Additionally, the extension is expected to cause a major shift in traffic patterns, as users move from buses and private cars to the metro. As a result, the number of buses serving the corridor is anticipated to drop from 955 to less than 600. The extension of Line 5 will entail significant environmental benefits by reducing fuel consumption (50 million liters of diesel and 70 million liters of gasoline per year) and in emissions of air pollutants (17,000 tons per year) and carbon dioxide (257,000 tons per year).
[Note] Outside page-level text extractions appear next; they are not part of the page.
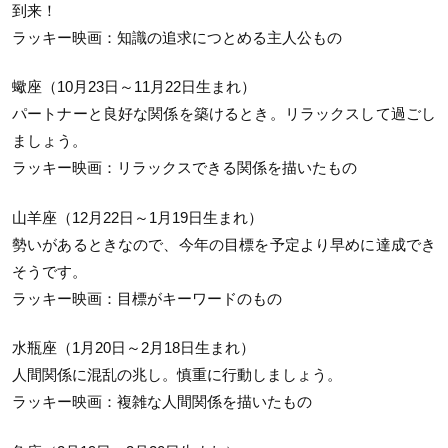
到来！
ラッキー映画：知識の追求につとめる主人公もの
蠍座（10月23日～11月22日生まれ）
パートナーと良好な関係を築けるとき。リラックスして過ごし
ましょう。
ラッキー映画：リラックスできる関係を描いたもの
山羊座（12月22日～1月19日生まれ）
勢いがあるときなので、今年の目標を予定より早めに達成でき
そうです。
ラッキー映画：目標がキーワードのもの
水瓶座（1月20日～2月18日生まれ）
人間関係に混乱の兆し。慎重に行動しましょう。
ラッキー映画：複雑な人間関係を描いたもの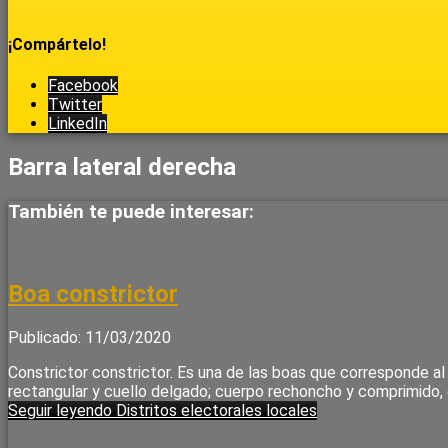
¡Compártelo!
Facebook
Twitter
LinkedIn
Barra lateral derecha
También te puede interesar:
Boa constrictor
Publicado: 11/03/2020
Constrictor constrictor. Es una de las boas que corresponde a
rectangular y cuello delgado; cuerpo rechoncho y comprimido, c
Seguir leyendo
Distritos electorales locales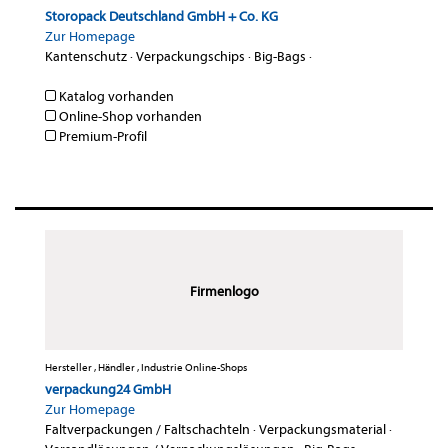
Storopack Deutschland GmbH + Co. KG
Zur Homepage
Kantenschutz
·
Verpackungschips
·
Big-Bags
·
Katalog vorhanden
Online-Shop vorhanden
Premium-Profil
Firmenlogo
Hersteller , Händler , Industrie Online-Shops
verpackung24 GmbH
Zur Homepage
Faltverpackungen / Faltschachteln
·
Verpackungsmaterial
·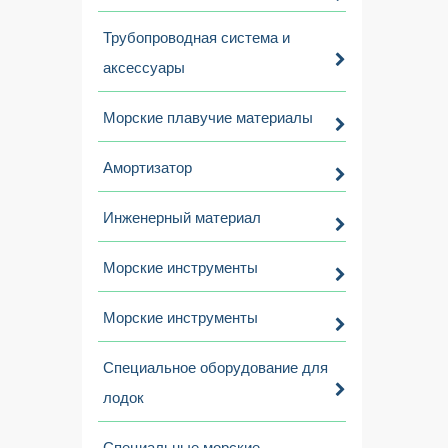
Трубопроводная система и
аксессуары
Морские плавучие материалы
Амортизатор
Инженерный материал
Морские инструменты
Морские инструменты
Специальное оборудование для
лодок
Специальные морские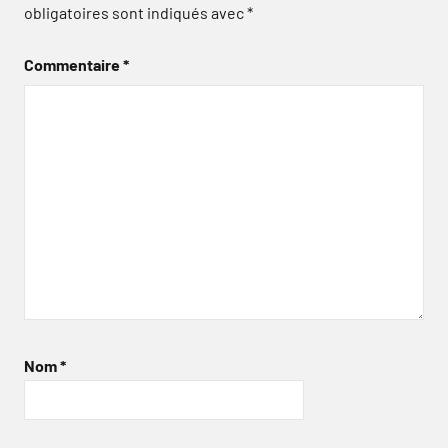
obligatoires sont indiqués avec
*
Commentaire
*
Nom
*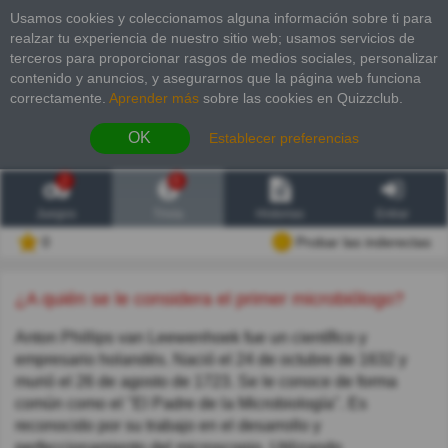
Usamos cookies y coleccionamos alguna información sobre ti para
realzar tu experiencia de nuestro sitio web; usamos servicios de
terceros para proporcionar rasgos de medios sociales, personalizar
contenido y anuncios, y asegurarnos que la página web funciona
correctamente.
Aprender más
sobre las cookies en Quizzclub.
OK
Establecer preferencias
2
6
Juegos
Trivia
Historias
Entrar
0
Probar las inderectas
¿A quién se le considera el primer microbiólogo?
Anton Phillips van Leewenhoek fue un científico y
empresario holandés. Nació el 24 de octubre de 1632 y
murió el 26 de agosto de 1723. Se le conoce de forma
común como el "El Padre de la Microbiología". Es
reconocido por su trabajo en el desarrollo y
perfeccionamiento del microscopio. Utilizando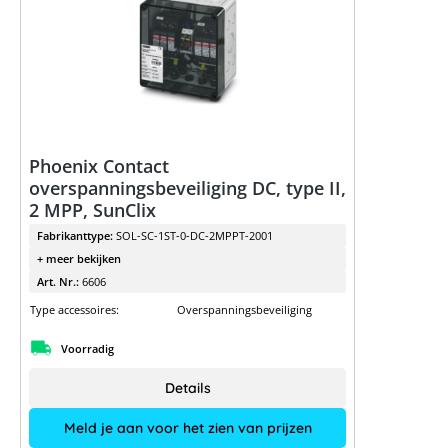
Phoenix Contact
overspanningsbeveiliging DC, type II,
2 MPP, SunClix
Fabrikanttype:
SOL-SC-1ST-0-DC-2MPPT-2001
+ meer bekijken
Art. Nr.:
6606
Type accessoires:
Overspanningsbeveiliging
Voorradig
Details
Meld je aan voor het zien van prijzen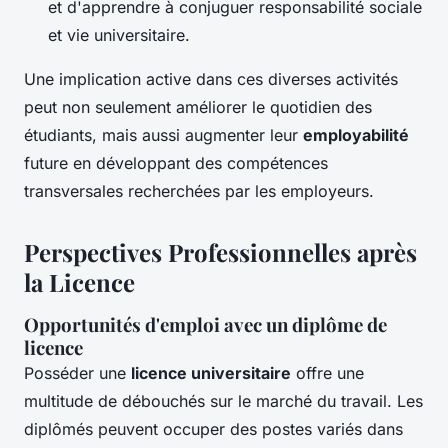
et d'apprendre à conjuguer responsabilité sociale
et vie universitaire.
Une implication active dans ces diverses activités
peut non seulement améliorer le quotidien des
étudiants, mais aussi augmenter leur
employabilité
future en développant des compétences
transversales recherchées par les employeurs.
Perspectives Professionnelles après
la Licence
Opportunités d'emploi avec un diplôme de
licence
Posséder une
licence universitaire
offre une
multitude de débouchés sur le marché du travail. Les
diplômés peuvent occuper des postes variés dans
Incorporation of digital signaling and track control systems will help cut waiting time between trains from five minutes to two minutes, and enabling more users to travel in greater comfort.  Station platforms will have safety glass doors that will open only for loading and unloading, while stations and trains will be equipped with devices meeting the needs of persons with disabilities. All trains will have a fire emergency system, air conditioning, and free movement between cars.

In 2008, the IDB financed two urban transportation projects in São Paulo: upgrading Metro line 4, with a $129 million loan. The second loan of $168 million helped purchase new trains and control systems, and financed technical studies to expand public transportation in the southern part of the city, where most of low-income population lives.

The new Bank loan is for a 25-year term, with a 4 ½-year grace period and a LIBOR-based interest rate.